EXERCISE BRIEF ▸ Reproduce, with no edits, the line that contains "наличии на наших складах." and all the lines that follow it, ending with the last line of the records.

Saved entries ▸
■ ■ ■ ■ ■ ■ ■

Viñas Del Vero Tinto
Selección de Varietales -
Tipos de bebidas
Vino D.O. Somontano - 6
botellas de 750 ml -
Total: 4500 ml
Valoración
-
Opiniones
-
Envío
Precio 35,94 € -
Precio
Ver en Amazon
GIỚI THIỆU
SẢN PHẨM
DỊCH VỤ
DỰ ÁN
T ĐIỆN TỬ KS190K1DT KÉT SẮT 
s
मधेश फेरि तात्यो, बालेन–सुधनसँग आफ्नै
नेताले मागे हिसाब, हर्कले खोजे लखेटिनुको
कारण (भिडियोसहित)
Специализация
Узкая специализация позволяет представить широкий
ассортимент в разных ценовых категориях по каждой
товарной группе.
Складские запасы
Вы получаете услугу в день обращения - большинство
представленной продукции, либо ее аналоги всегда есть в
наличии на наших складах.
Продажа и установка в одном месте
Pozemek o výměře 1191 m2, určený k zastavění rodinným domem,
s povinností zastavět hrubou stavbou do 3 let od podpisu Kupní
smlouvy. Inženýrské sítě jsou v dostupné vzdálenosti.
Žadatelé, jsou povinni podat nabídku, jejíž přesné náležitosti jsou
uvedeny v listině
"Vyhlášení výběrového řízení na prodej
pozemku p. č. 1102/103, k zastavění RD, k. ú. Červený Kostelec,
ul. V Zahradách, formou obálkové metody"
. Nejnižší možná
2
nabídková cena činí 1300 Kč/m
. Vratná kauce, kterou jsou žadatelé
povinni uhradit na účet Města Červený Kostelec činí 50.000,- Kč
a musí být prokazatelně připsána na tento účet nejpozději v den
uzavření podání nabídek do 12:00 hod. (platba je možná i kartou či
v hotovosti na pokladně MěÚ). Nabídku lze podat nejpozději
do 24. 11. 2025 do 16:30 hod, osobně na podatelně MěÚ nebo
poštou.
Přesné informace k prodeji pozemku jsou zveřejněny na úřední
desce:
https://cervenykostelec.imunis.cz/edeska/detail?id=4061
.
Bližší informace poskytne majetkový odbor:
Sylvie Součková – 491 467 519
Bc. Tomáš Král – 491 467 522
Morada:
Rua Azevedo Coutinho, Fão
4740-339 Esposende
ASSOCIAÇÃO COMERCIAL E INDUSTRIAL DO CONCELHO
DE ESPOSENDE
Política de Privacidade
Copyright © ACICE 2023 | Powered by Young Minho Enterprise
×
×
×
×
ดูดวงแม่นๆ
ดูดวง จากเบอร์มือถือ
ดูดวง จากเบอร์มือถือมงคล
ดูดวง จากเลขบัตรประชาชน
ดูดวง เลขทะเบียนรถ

■ ■ ■ ■ ■ ■ ■

OUTPUT FOR THIS TASK ▸
наличии на наших складах.
Продажа и установка в одном месте
Pozemek o výměře 1191 m2, určený k zastavění rodinným domem,
s povinností zastavět hrubou stavbou do 3 let od podpisu Kupní
smlouvy. Inženýrské sítě jsou v dostupné vzdálenosti.
Žadatelé, jsou povinni podat nabídku, jejíž přesné náležitosti jsou
uvedeny v listině
"Vyhlášení výběrového řízení na prodej
pozemku p. č. 1102/103, k zastavění RD, k. ú. Červený Kostelec,
ul. V Zahradách, formou obálkové metody"
. Nejnižší možná
2
nabídková cena činí 1300 Kč/m
. Vratná kauce, kterou jsou žadatelé
povinni uhradit na účet Města Červený Kostelec činí 50.000,- Kč
a musí být prokazatelně připsána na tento účet nejpozději v den
uzavření podání nabídek do 12:00 hod. (platba je možná i kartou či
v hotovosti na pokladně MěÚ). Nabídku lze podat nejpozději
do 24. 11. 2025 do 16:30 hod, osobně na podatelně MěÚ nebo
poštou.
Přesné informace k prodeji pozemku jsou zveřejněny na úřední
desce:
https://cervenykostelec.imunis.cz/edeska/detail?id=4061
.
Bližší informace poskytne majetkový odbor:
Sylvie Součková – 491 467 519
Bc. Tomáš Král – 491 467 522
Morada:
Rua Azevedo Coutinho, Fão
4740-339 Esposende
ASSOCIAÇÃO COMERCIAL E INDUSTRIAL DO CONCELHO
DE ESPOSENDE
Política de Privacidade
Copyright © ACICE 2023 | Powered by Young Minho Enterprise
×
×
×
×
ดูดวงแม่นๆ
ดูดวง จากเบอร์มือถือ
ดูดวง จากเบอร์มือถือมงคล
ดูดวง จากเลขบัตรประชาชน
ดูดวง เลขทะเบียนรถ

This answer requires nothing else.